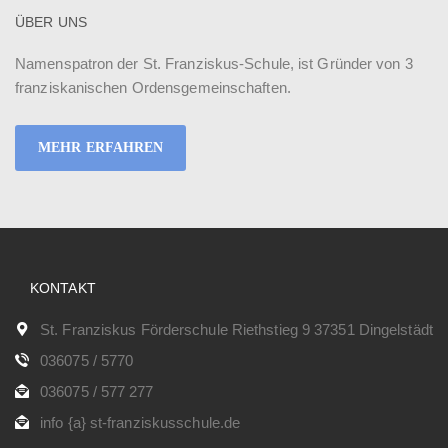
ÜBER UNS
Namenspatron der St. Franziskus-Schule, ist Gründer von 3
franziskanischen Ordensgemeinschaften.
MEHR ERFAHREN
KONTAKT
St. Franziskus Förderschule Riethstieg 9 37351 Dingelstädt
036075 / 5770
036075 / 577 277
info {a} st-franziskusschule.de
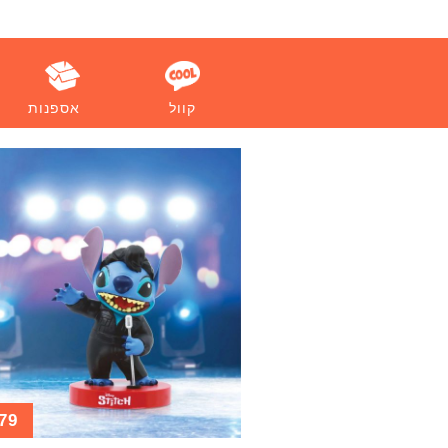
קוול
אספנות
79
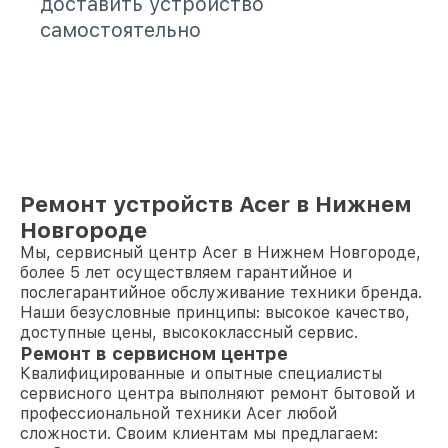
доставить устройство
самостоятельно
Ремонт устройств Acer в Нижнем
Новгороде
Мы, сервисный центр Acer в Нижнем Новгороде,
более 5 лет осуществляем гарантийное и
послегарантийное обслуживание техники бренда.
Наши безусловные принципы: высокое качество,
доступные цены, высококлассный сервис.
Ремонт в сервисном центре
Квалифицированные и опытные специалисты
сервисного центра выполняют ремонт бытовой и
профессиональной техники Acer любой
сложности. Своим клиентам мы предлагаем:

^^^^^^^^^^^^^^^^

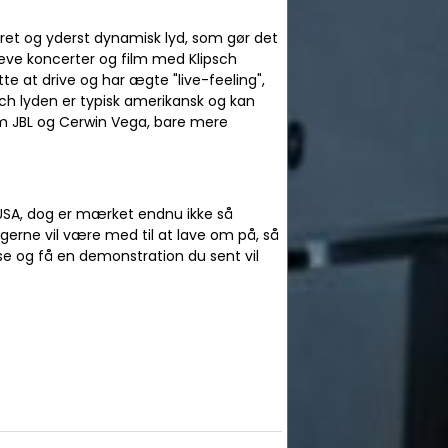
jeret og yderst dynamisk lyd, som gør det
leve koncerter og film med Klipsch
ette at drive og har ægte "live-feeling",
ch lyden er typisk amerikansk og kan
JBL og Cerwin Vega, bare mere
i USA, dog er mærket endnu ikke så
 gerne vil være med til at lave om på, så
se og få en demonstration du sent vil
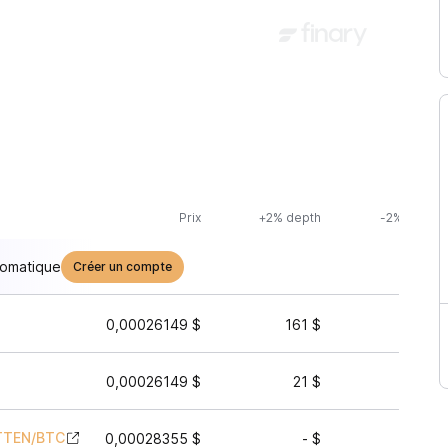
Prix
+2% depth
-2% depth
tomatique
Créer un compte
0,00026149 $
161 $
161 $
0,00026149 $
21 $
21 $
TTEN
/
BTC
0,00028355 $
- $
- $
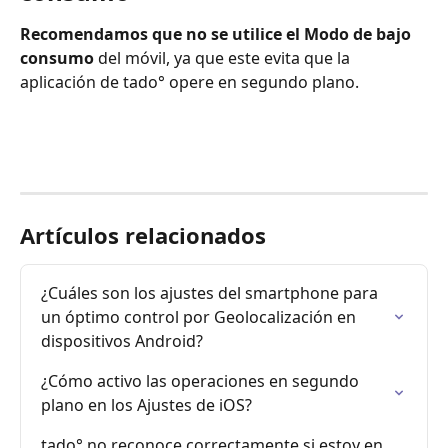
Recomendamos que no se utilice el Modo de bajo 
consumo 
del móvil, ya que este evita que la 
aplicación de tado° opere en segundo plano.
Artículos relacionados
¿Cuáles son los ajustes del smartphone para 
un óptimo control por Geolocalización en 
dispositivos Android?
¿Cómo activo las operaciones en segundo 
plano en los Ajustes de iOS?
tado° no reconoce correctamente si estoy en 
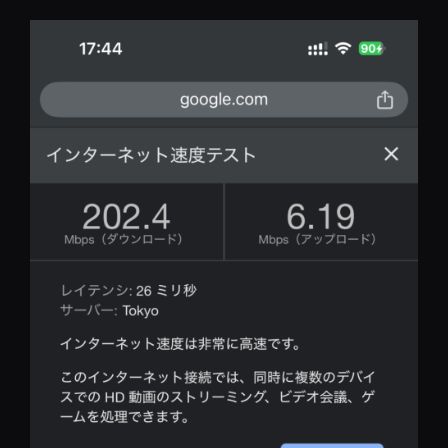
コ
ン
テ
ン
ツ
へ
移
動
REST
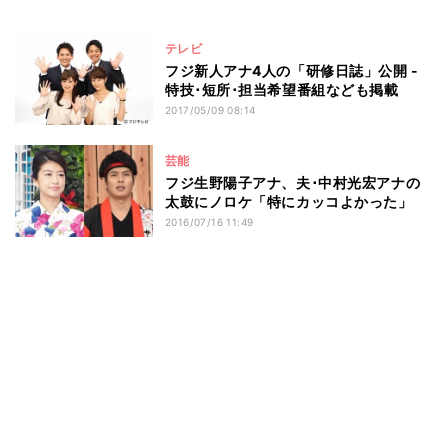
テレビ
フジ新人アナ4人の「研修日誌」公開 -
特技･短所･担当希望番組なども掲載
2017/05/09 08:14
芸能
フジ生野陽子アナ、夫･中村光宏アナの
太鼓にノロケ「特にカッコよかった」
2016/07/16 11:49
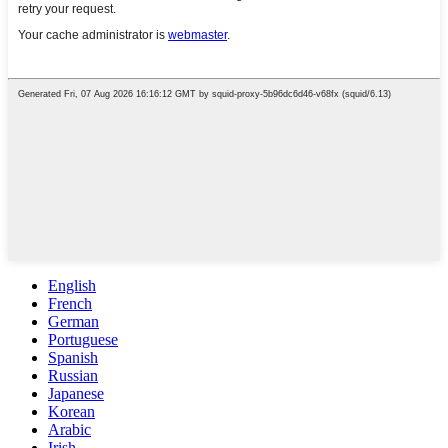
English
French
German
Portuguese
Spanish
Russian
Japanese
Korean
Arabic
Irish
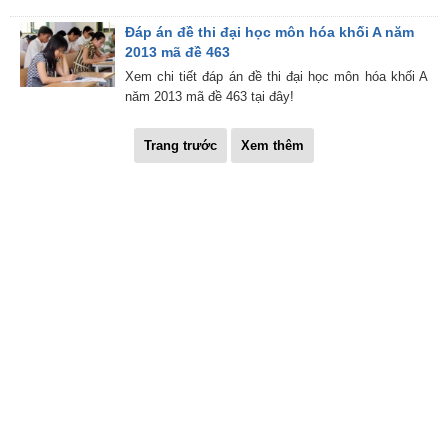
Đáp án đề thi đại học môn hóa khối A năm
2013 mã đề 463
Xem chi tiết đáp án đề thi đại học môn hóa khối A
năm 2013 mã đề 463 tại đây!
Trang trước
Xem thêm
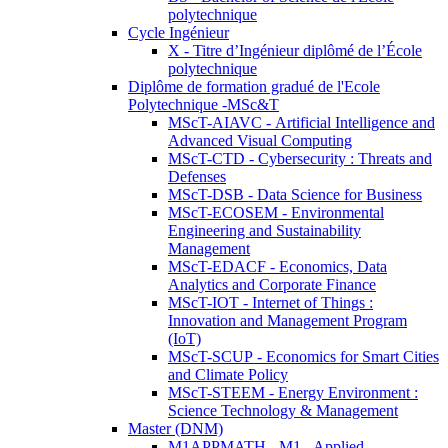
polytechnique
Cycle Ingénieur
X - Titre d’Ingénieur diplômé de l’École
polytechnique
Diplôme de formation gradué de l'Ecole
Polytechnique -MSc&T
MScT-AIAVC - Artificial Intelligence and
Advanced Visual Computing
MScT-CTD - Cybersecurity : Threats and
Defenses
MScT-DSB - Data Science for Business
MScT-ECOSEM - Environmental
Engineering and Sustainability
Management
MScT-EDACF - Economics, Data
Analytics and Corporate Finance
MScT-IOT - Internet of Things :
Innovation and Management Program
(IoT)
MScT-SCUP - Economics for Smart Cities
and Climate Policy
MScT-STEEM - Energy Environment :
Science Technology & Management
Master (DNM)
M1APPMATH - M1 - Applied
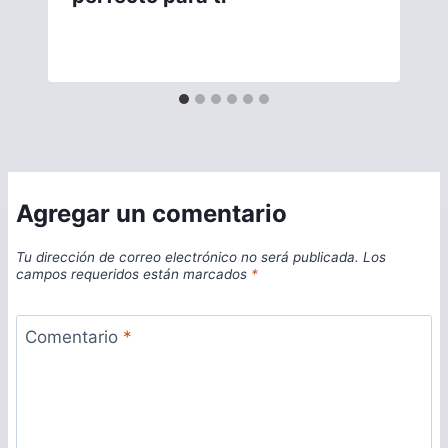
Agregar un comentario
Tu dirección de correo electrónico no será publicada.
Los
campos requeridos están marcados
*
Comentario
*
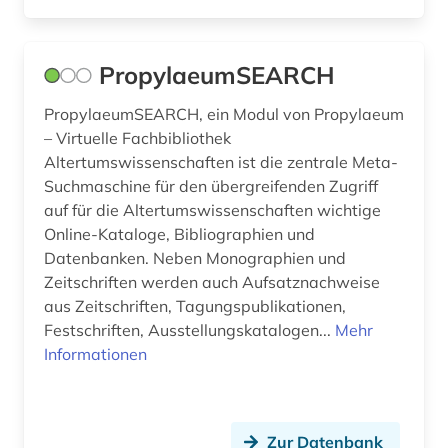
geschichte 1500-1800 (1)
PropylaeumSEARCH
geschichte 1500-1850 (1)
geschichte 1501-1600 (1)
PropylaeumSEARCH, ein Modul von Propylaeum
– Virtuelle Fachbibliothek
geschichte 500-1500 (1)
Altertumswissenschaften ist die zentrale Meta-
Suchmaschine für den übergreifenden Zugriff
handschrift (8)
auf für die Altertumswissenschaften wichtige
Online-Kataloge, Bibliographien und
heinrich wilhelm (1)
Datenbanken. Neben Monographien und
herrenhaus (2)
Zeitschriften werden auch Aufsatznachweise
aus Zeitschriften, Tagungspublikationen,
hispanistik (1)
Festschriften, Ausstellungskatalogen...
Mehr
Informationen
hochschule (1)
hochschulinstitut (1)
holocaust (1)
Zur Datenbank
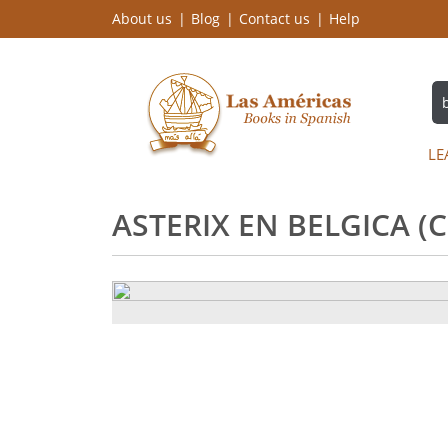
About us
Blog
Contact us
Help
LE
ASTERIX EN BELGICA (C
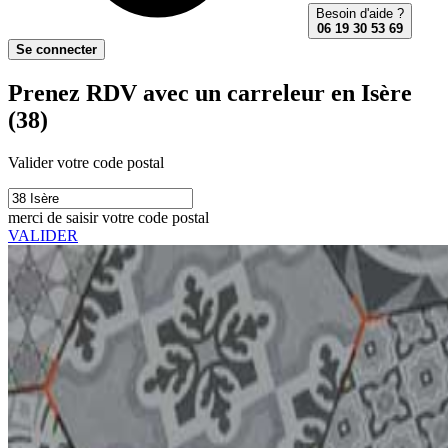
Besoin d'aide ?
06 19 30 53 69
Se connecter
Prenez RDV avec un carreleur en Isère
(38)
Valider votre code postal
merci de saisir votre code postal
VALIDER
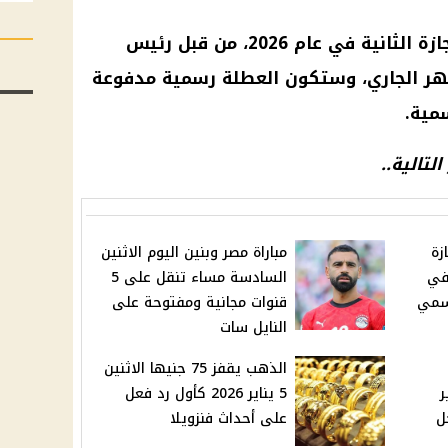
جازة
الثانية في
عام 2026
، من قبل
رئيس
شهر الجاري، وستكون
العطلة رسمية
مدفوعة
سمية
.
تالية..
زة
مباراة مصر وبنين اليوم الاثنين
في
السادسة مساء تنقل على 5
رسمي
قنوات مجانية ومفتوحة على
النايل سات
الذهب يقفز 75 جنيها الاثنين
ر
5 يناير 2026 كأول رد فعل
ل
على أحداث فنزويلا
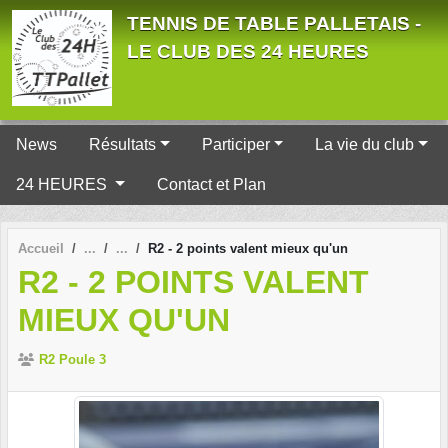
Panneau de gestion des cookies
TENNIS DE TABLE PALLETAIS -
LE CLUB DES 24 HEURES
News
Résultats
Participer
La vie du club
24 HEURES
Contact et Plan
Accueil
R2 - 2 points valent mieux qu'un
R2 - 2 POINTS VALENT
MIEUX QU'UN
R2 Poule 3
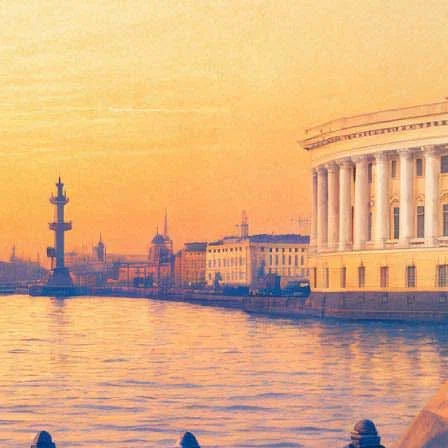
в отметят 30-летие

^^^^^^^^^^^^^^^^

**Assignment**
Within the entries above, the lines from the one containing "heinrich wilhelm (1)" through the one containing "в отметят 30-летие" are to be transcribed exactly, ends included, pictures excluded.

**Answer below**
heinrich wilhelm (1)
Datenbanken. Neben Monographien und
herrenhaus (2)
Zeitschriften werden auch Aufsatznachweise
aus Zeitschriften, Tagungspublikationen,
hispanistik (1)
Festschriften, Ausstellungskatalogen...
Mehr
Informationen
hochschule (1)
hochschulinstitut (1)
holocaust (1)
Zur Datenbank
About us
Blog
Contact us
Help
LE
ASTERIX EN BELGICA (C
Besoin d'aide ?
06 19 30 53 69
Se connecter
Prenez RDV avec un carreleur en Isère
(38)
Valider votre code postal
merci de saisir votre code postal
VALIDER
جازة
الثانية في
عام 2026
، من قبل
رئيس
شهر الجاري، وستكون
العطلة رسمية
مدفوعة
سمية
.
تالية..
زة
مباراة مصر وبنين اليوم الاثنين
في
السادسة مساء تنقل على 5
رسمي
قنوات مجانية ومفتوحة على
النايل سات
الذهب يقفز 75 جنيها الاثنين
ر
5 يناير 2026 كأول رد فعل
ل
على أحداث فنزويلا
Panneau de gestion des cookies
TENNIS DE TABLE PALLETAIS -
LE CLUB DES 24 HEURES
News
Résultats
Participer
La vie du club
24 HEURES
Contact et Plan
Accueil
R2 - 2 points valent mieux qu'un
R2 - 2 POINTS VALENT
MIEUX QU'UN
R2 Poule 3
в отметят 30-летие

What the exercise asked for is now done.